Cet objectif de conscientisation des individus est donc essentiel. Cela doit se traduire, entre autres, à l’échelle individuelle par la simplicité de vie. « Vivre simplement pour que simplement les autres puissent vivent », comme le disait Gandhi. Vivre sans télévision, sans automobile ou sans téléphone portable, en refusant l’avion et tous les besoins créés de toutes pièces par le système industriel. Sans prise de conscience et traduction en actes — la sobriété de consommation, la politisation, ou la lutte contre la misère et la richesse — il n’est pas de solution démocratique possible. La décroissance nécessite donc une véritable « entrée en résistance » comme l’ont bien compris les jeunes qui ont marché pour la décroissance ce printemps. La recherche de cohérence de vie était exprimée comme le cœur de leurs engagements.
Mais nous ne pourrons avancer que sur nos deux jambes : l’individuel et le collectif. Pour l’esprit moderne, la première dimension est plus compréhensible que la seconde. L’ultralibéralisme conduit à l’ultra-individualisme. Beaucoup de militants sont prêts à manger bio, à rouler à vélo ou à créer des AMAP, mais peu sont tentés par la politique, malheureusement perçue négativement. Pourtant, sauf à se condamner à des solutions de niches réservées à une élite, les militants de la décroissance ne pourront se confronter à la réalité sociale qu’en étant capable de reconstruire du collectif. C’est-à-dire en se sentant assez libre pour pouvoir abandonner une partie de leur souveraineté au profit d’un ensemble. Le paradoxe actuel est que la société de consommation produit des individus aliénés qui refusent d’abandonner une part de leur aliénation.
Sur tous les plans, l’idée de décroissance fait son chemin. Au plan individuel comme au plan politique. En novembre 2005, s’est créé le parti pour la décroissance (http://partipourladecroissance.net) qui visent à construire l’articulation politique du mouvement pour 2007 et au-delà. « La fin de l’histoire » est bien loin et l’histoire du mouvement pour la décroissance n’en est qu’à ses débuts.
Vincent Cheynet.
1 – Étude de la banque d’affaires étatsunienne Golman Sachs, numéro 1 mondial des dérivés sur l’énergie, avril 2005.

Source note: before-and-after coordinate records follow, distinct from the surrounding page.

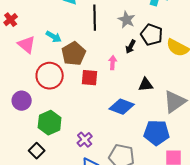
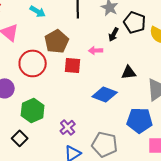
cyan arrow: (54, 37) -> (38, 11), moved
pink arrow: (113, 63) -> (96, 50), turned -96

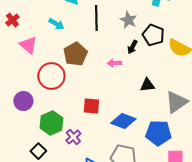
red square: (73, 65) -> (91, 106), moved
blue diamond: (105, 94) -> (123, 121), moved
purple cross: (68, 127) -> (73, 137), moved

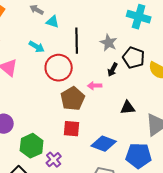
brown pentagon: (75, 54) -> (73, 99), moved
red circle: (51, 76) -> (59, 68), moved

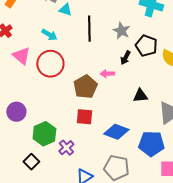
red circle: (59, 68) -> (50, 64), moved

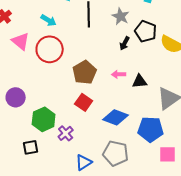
pink arrow: (107, 74) -> (119, 74), moved
red square: (84, 117) -> (84, 102), turned 30
black square: (31, 162) -> (31, 147), turned 35

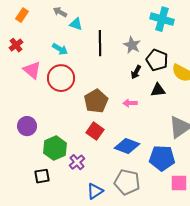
black triangle: (140, 81) -> (158, 90), moved

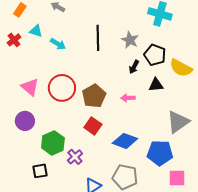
cyan triangle: (76, 24) -> (36, 31), moved
pink triangle: (32, 70) -> (30, 87), moved
red circle: (61, 78) -> (62, 88), moved

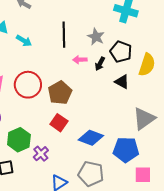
yellow semicircle: (181, 68) -> (147, 65), turned -100
black triangle: (156, 85) -> (122, 82), turned 35
pink arrow: (128, 98) -> (80, 60), moved

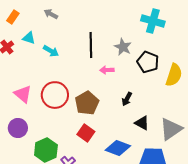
black arrow: (100, 64) -> (127, 99), moved
black triangle: (122, 82) -> (142, 123), moved

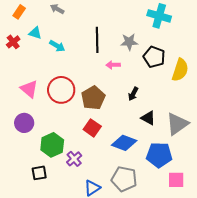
gray star: (123, 47) -> (129, 42), turned -30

2 – Richard Heinberg, The Party is over et Powerdown
3 – Nicholas Georgescu-Roegen, (1906–1994), est l’auteur de La décroissance, Éditions Le sang de la Terre.
4 – Lire « L’alibi politique des utopies technologiques », Benjamin Dessus, Le Monde Diplomatique, janvier 2005.
5 – Yves Cochet ,« L’ère du pétrole cher », Le Monde, mardi 12 juillet 2005.
6 – Lire « La décroissance, un mot-obus », Paul Ariès, La Décroissance, n° 26, avril 2005. (liens)
« Celui qui
croit que la croissance peut être infinie dans un monde fini est soit un fou, soit un économiste. » Kenneth Boulding (1910-1993), président de l'American Economic Association.